Fatal: repository contains errors => how best to respond?

Weekly, I run “prune” and “check --read-data” on all my repositories, which are merely backups to my /home account on my Kubuntu Linux OS. Last run I got this error:

create exclusive lock for repository
load indexes
check all packs
check snapshots, trees and blobs
[0:04] 100.00%  11 / 11 snapshots
read all data
pack 9302e12c contains 1 errors: [blob 0: ciphertext verification failed]
[31:28] 100.00%  7127 / 7127 packs
Fatal: repository contains errors

Is there any recovery possible here? I realize I could just delete and recreate the repository, but I’m wondering is there might be a less drastic solution.

UPDATE as of Nov. 3, 12:42 PM PDT (Seattle) =====

I’m glad to have stimulated a discussion here. One overarching impression I get is that the error is actually a group of errors AND that the error message isn’t telling us forever-amateurs much. THAT can be fixed. Profile - rawtaz - restic forum speaks of the corruption’s being outside of restic. Well, obviously, but WHAT is the corruption? Restic isn’t telling all it knows, I suspect. And most importantly, what is an appropriate response?

So far the only one I can grasp is to recreate the repository. That, at least, restarts my twice-daily backup cycle, though not without cost.

2 Likes

I wouldn’t expect that you need to start over, better see if you can fix this one up. I was about to write some steps for that but realized that @MichaelEischer might have some investigation suggestions of interest first.

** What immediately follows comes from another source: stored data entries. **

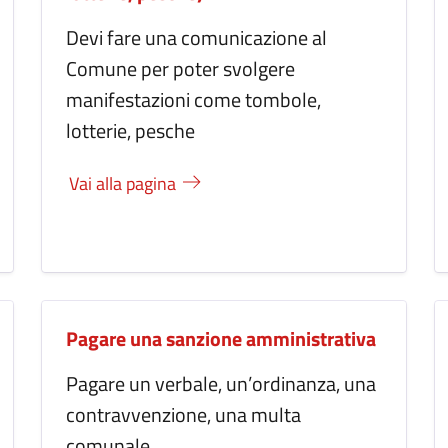
Devi fare una comunicazione al
Comune per poter svolgere
manifestazioni come tombole,
lotterie, pesche
Vai alla pagina
Pagare una sanzione amministrativa
Pagare un verbale, un’ordinanza, una
contravvenzione, una multa
comunale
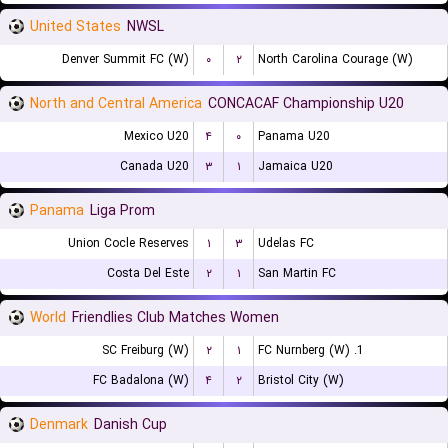
United States
NWSL
Denver Summit FC (W)
۰
۲
North Carolina Courage (W)
North and Central America
CONCACAF Championship U20
Mexico U20
۴
۰
Panama U20
Canada U20
۳
۱
Jamaica U20
Panama
Liga Prom
Union Cocle Reserves
۱
۳
Udelas FC
Costa Del Este
۲
۱
San Martin FC
World
Friendlies Club Matches Women
SC Freiburg (W)
۲
۱
1. FC Nurnberg (W)
FC Badalona (W)
۴
۲
Bristol City (W)
Denmark
Danish Cup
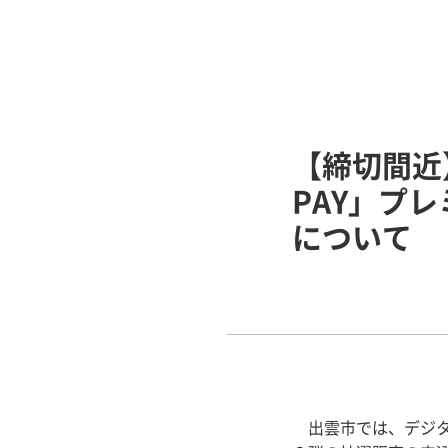
【締切間近
PAY」プ
について
出雲市では、デジ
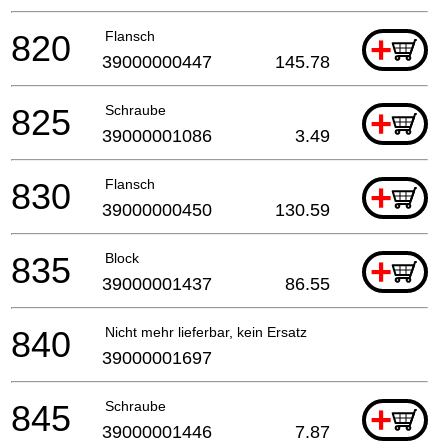
820
Flansch
+
39000000447
145.78
825
Schraube
+
39000001086
3.49
830
Flansch
+
39000000450
130.59
835
Block
+
39000001437
86.55
840
Nicht mehr lieferbar, kein Ersatz
39000001697
845
Schraube
+
39000001446
7.87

These errors are quite common and are bothering me. I get tens of Pack and Blob ID don’t match errors.

Could an option be added to fix this?

For pack ID errors, if you still have the data source, you can remove the damaged packs from the repository, rebuild-index and backup again.

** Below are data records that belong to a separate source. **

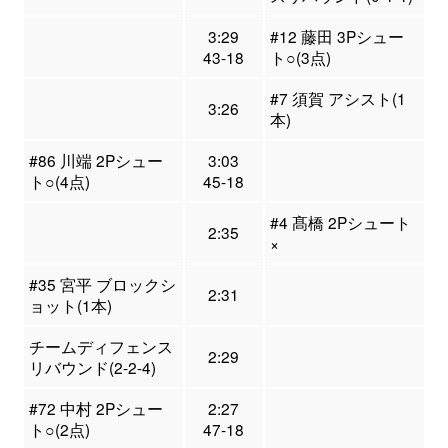
3:29
#12 藤田 3Pシュー
43-18
ト○(3点)
#7 須賀 アシスト(1
3:26
本)
#86 川端 2Pシュー
3:03
ト○(4点)
45-18
#4 髙橋 2Pシュート
2:35
×
#35 宮平 ブロックシ
2:31
ョット(1本)
チームディフェンス
2:29
リバウンド(2-2-4)
#72 中村 2Pシュー
2:27
ト○(2点)
47-18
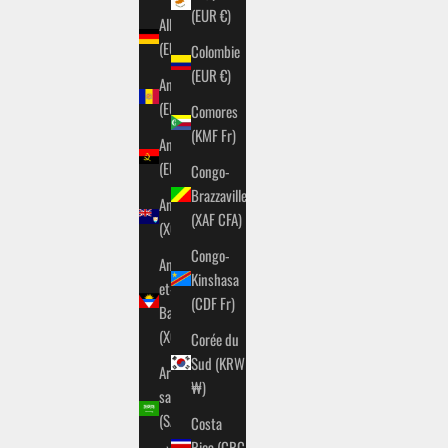
(EUR €)
Allemagne
(EUR €)
Colombie
(EUR €)
Andorre
(EUR €)
Comores
(KMF Fr)
Angola
(EUR €)
Congo-
Brazzaville
Anguilla
(XAF CFA)
(XCD $)
Congo-
Antigua-
Kinshasa
et-
(CDF Fr)
Barbuda
(XCD $)
Corée du
Sud (KRW
Arabie
₩)
saoudite
(SAR
Costa
ر.س)
Rica (CRC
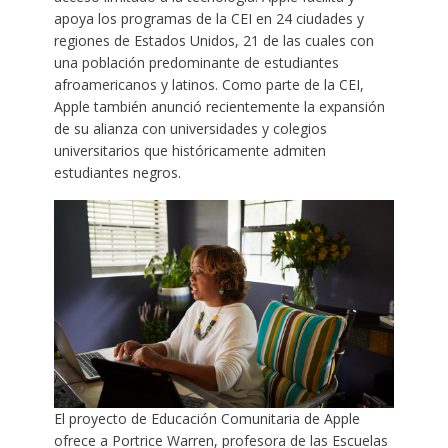
apoya los programas de la CEI en 24 ciudades y
regiones de Estados Unidos, 21 de las cuales con
una población predominante de estudiantes
afroamericanos y latinos. Como parte de la CEI,
Apple también anunció recientemente la expansión
de su alianza con universidades y colegios
universitarios que históricamente admiten
estudiantes negros.
El proyecto de Educación Comunitaria de Apple
ofrece a Portrice Warren, profesora de las Escuelas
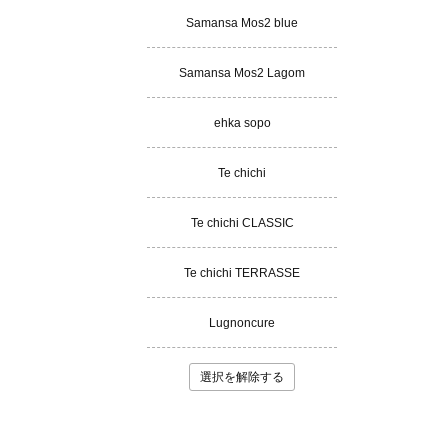
Samansa Mos2 blue
Samansa Mos2 Lagom
ehka sopo
Te chichi
Te chichi CLASSIC
Te chichi TERRASSE
Lugnoncure
選択を解除する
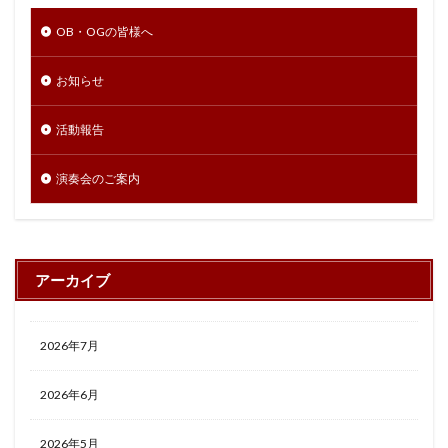
OB・OGの皆様へ
お知らせ
活動報告
演奏会のご案内
アーカイブ
2026年7月
2026年6月
2026年5月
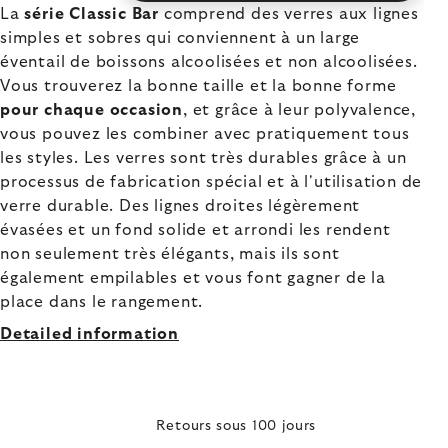
La
série Classic Bar
comprend des verres aux lignes
simples et sobres qui conviennent à un large
éventail de boissons alcoolisées et non alcoolisées.
Vous trouverez la bonne taille et la bonne forme
pour chaque occasion
, et grâce à leur polyvalence,
vous pouvez les combiner avec pratiquement tous
les styles. Les verres sont très durables grâce à un
processus de fabrication spécial et à l'utilisation de
verre durable. Des lignes droites légèrement
évasées et un fond solide et arrondi les rendent
non seulement très élégants, mais ils sont
également empilables et vous font gagner de la
place dans le rangement.
Detailed information
Retours sous 100 jours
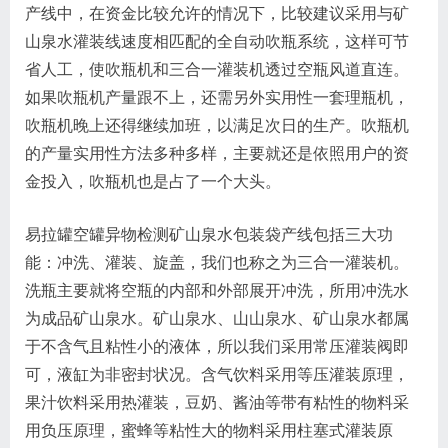
产线中，在资金比较允许的情况下，比较建议采用与矿
山泉水灌装线速度相匹配的全自动吹瓶系统，这样可节
省人工，使吹瓶机和三合一灌装机透过空瓶风道直连。
如果吹瓶机产量跟不上，还需另外实用性一套理瓶机，
吹瓶机晚上还得继续加班，以满足次日的生产。吹瓶机
的产量实用性方法多种多样，主要就还是依照用户的资
金投入，吹瓶机也是占了一个大头。
易拉罐空罐异物检测矿山泉水包装袋产线包括三大功
能：冲洗、灌装、旋盖，我们也称之为三合一灌装机。
洗瓶主要就将空瓶的内部和外部展开冲洗，所用冲洗水
为成品矿山泉水。矿山泉水、山山泉水、矿山泉水都属
于不含气且粘性小的液体，所以我们采用常压灌装阀即
可，液缸为非密封状况。含气饮料采用等压灌装原理，
果汁饮料采用热灌装，豆奶、酱油等带有粘性的物料采
用负压原理，蜜蜂等粘性大的物料采用柱塞式灌装原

How about blob IDs? I suppose you can find their packs and remove those.

See the response of @MichaelEischer in issue 2191 in GitHub below. It’s few lines of code to automate this process, which is painstaking and error prune to do manually when there are tens of damaged packs.

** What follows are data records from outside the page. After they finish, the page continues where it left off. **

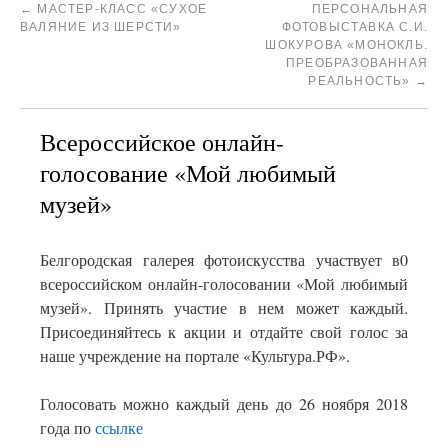
←
МАСТЕР-КЛАСС «СУХОЕ
ПЕРСОНАЛЬНАЯ
ВАЛЯНИЕ ИЗ ШЕРСТИ»
ФОТОВЫСТАВКА С.И.
ШОКУРОВА «МОНОКЛЬ.
ПРЕОБРАЗОВАННАЯ
РЕАЛЬНОСТЬ»
→
Всероссийское онлайн-
голосование «Мой любимый
музей»
Белгородская галерея фотоискусства участвует в0
всероссийском онлайн-голосовании «Мой любимый
музей». Принять участие в нем может каждый.
Присоединяйтесь к акции и отдайте свой голос за
наше учреждение на портале «Культура.РФ».
Голосовать можно каждый день до 26 ноября 2018
года по
ссылке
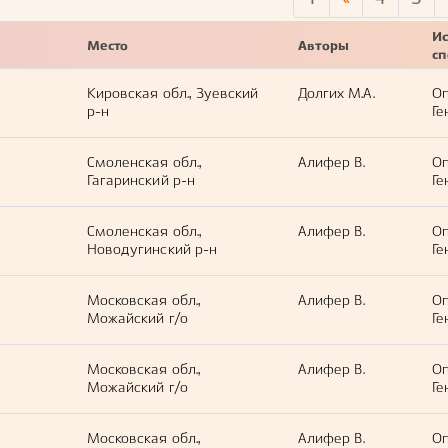
Ис
Место
Авторы
с
Кировская обл., Зуевский
Долгих М.А.
Оп
р-н
Ге
Смоленская обл.,
Алифер В.
Оп
Гагаринский р-н
Ге
Смоленская обл.,
Алифер В.
Оп
Новодугинский р-н
Ге
Московская обл.,
Алифер В.
Оп
Можайский г/о
Ге
Московская обл.,
Алифер В.
Оп
Можайский г/о
Ге
Московская обл.,
Алифер В.
Оп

I don’t know why a repair option is not added to restic. It may not solve all types of errors, but pack and blob IDs errors can be fixed.

What is this even supposed to mean? You are getting those messages because something is wrong in your infrastructure. How do you propose that we “add an option” to fix problems with your infrastructure? Seriously. The only “fix” to the problem is to find the root cause of those errors and fix that.

The source of the problem doesn’t matter. You can see that the OP, as well as many others, also report the same issue. An error could arise from anywhere.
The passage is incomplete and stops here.